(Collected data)
○ ○ ○ ○ ○

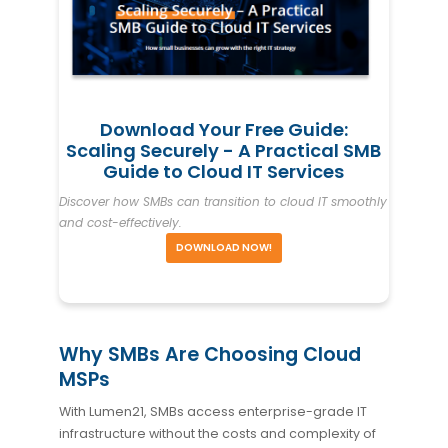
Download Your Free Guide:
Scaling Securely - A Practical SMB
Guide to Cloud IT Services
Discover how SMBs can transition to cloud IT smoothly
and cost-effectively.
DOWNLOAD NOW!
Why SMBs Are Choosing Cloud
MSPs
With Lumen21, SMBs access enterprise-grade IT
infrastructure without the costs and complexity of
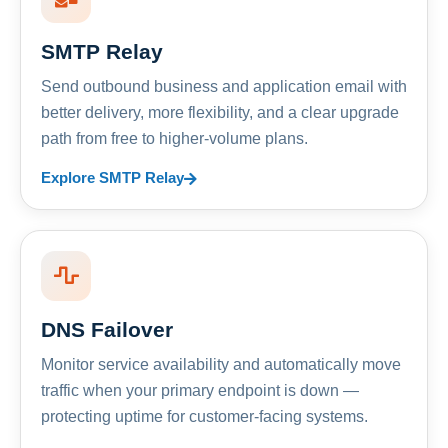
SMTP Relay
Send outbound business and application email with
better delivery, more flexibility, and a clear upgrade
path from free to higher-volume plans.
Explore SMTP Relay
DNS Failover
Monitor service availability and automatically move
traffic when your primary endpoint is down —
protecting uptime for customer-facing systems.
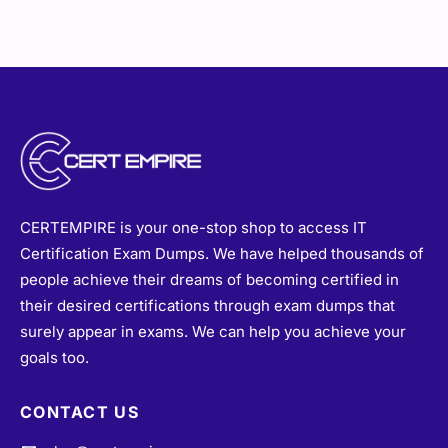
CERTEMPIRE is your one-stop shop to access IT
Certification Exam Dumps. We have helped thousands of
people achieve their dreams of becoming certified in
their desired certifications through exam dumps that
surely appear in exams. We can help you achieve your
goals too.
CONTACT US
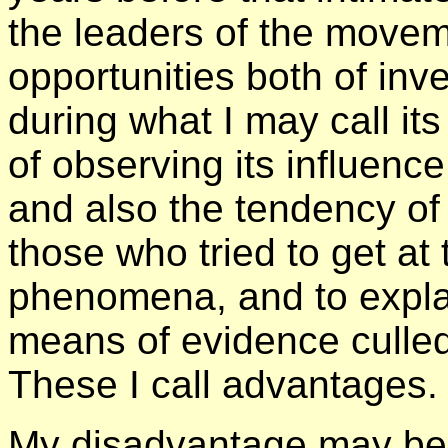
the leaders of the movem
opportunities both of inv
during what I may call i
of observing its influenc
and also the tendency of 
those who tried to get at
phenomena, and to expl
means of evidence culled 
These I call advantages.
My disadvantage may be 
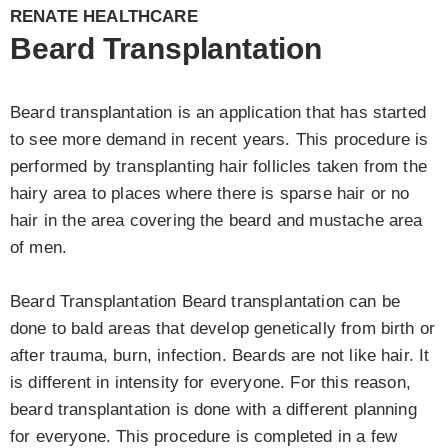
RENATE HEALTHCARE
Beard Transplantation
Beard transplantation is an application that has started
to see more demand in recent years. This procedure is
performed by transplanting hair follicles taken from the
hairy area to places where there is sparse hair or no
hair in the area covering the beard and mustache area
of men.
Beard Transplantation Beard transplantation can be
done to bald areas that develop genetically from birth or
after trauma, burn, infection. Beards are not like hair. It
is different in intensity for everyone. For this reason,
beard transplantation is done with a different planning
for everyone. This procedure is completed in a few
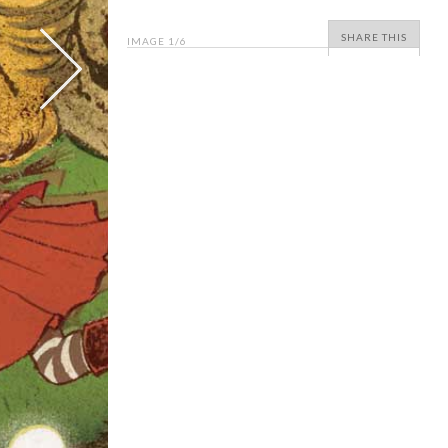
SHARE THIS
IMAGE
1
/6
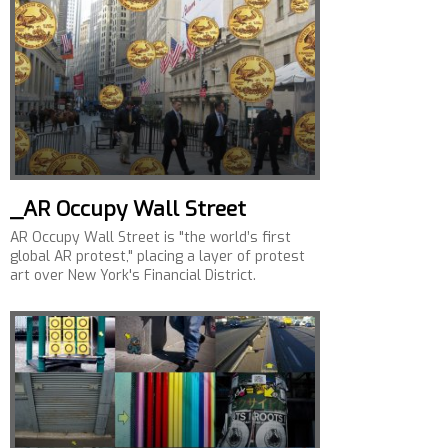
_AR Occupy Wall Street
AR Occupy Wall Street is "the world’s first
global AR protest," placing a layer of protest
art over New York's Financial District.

○ ○ ○ ○ ○

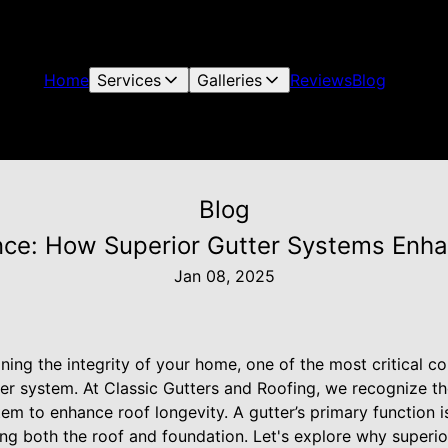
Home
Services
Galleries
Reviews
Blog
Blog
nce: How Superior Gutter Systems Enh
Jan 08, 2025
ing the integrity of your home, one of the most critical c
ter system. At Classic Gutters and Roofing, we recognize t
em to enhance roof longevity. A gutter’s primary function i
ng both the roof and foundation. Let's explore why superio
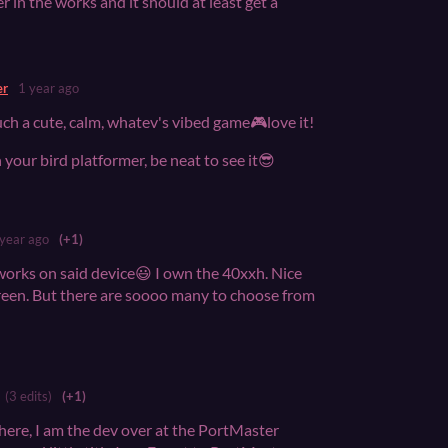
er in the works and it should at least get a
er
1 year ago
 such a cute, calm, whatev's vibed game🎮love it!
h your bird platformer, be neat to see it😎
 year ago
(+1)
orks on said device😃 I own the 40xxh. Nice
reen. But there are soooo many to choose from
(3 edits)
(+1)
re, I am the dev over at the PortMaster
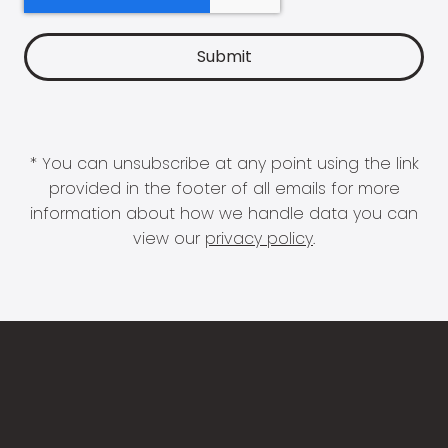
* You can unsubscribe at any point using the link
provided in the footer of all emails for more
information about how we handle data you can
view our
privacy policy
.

○ ○ ○ ○ ○

The answer is the run of lines above from the line containing "AR Occupy Wall Street is" through the line containing "art over New York's Financial District.", copied exactly and alone.

AR Occupy Wall Street is "the world’s first
global AR protest," placing a layer of protest
art over New York's Financial District.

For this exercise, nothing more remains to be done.